Archive for the ‘bitcoin’ Category

Monitoring the Chinese News Feed

Sunday, September 15th, 2019

I've been monitoring, on and off, the Chinese Bitcoin news feed1 I found a few weeks ago.  Thus far it appears mostly to consist of news originating in the West.  I suppose it is interesting to see what is of note to a Chinese audience, but this is disappointing none the less.

The only story originating in China on the front page today concerns some sort of scam being busted by provincial police in An Hui, with notes about the scammers attempting to flee to the Philippines.

  1. If you can call it that.  The Bitcoin specific feed appears only to be available on my iPad, and of course doesn't support Atom/RSS.  It's at http://8btc.com/flash, for reference, if you happen to have an iPad or iPhone. []

Surveying the Chinese Bitcoin Scene

Saturday, August 31st, 2019

I'm attempting to survey the Chinese Bitcoin scene.  I really don't even know where to start.  There are various "news" type sites that claim to convey news about what's happening in "crypto" in China/Asia in English, such as these:

http://www.chinacryptonews.com

https://www.asiacryptotoday.com/

http://www.coinnewsasia.com/

They are utter garbage1.  For an example of a news site that is not garbage, see qntra.net.

Another category is Chinese language news sites, such as chainnews.com.  Riddled with shitcoinery, obviously.

Then there are forum type sites.  There is for example the chinese language version of the mostly defunct Bitcointalk forum.  This is interesting in that it is dedicated mostly to Bitcoin.  It is not so interesting in that there's not much going on, going by the number and timestamps of posts.  It is even less interesting in that according to this site, at least, it is not reachable from within China.  I don't recall how I found it, but there is also this Chinese crypto forum, which does appear to be visible inside China.  From the name alone, it is obvious that this site is ridden through and through with shitcoinery.

Now although these sites are all garbage, maybe there's something good in there.  Maybe there's a post here or there by someone who has a clue.  But how would I know, not being fluent in Chinese?  I have made some inroads towards solving this problem.  At the moment I have a rather tenuous2 connection with a translator inside China.  I was able to have her do translation of a sample from this piece about China's purported new state sponsored crypto scam, and her work seems to be better than Google Translate, at least.
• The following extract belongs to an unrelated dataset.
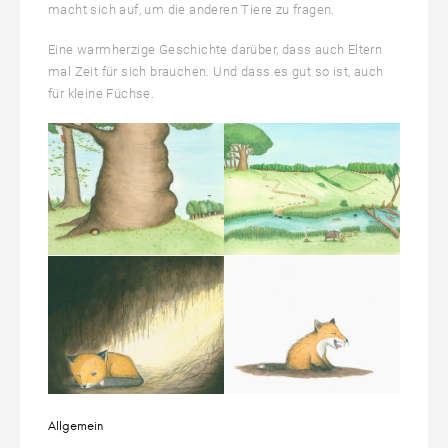
macht sich auf, um die anderen Tiere zu fragen.
Eine warmherzige Geschichte darüber, dass auch Eltern
mal Zeit für sich brauchen. Und dass es gut so ist, auch
für kleine Füchse.
Allgemein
I don't want to say where I'm going next with this because I have no idea.  At this point I do think I have made some progress, though.

  1. Garbage in the sense that their content is not guided by any discernible principles, and therefore ethics []
  2. I found her via a Chinese masseuse who I'm having an affair with but who I'd like to dump, which is complicated []

Apolitical Technology

Saturday, September 10th, 2016

The Impossibility of Apolitcal Technology

A friend (with whom I’ve had some great email threads and IRC chats) is woke to the corruption of social media and discusses it here. While I agree with his accusations of politics, I disagree that any of the services can ever exist apolitically. I assert that any technology that assumes a value judgement is political. Steming from this definition is that any technology which either algorithmically or through operator intervention judges the rightness or wrongness of its product is political. Twitter clearly falls into this category, as well as the small printing presses of colonial America, or the large presses of 200 years later.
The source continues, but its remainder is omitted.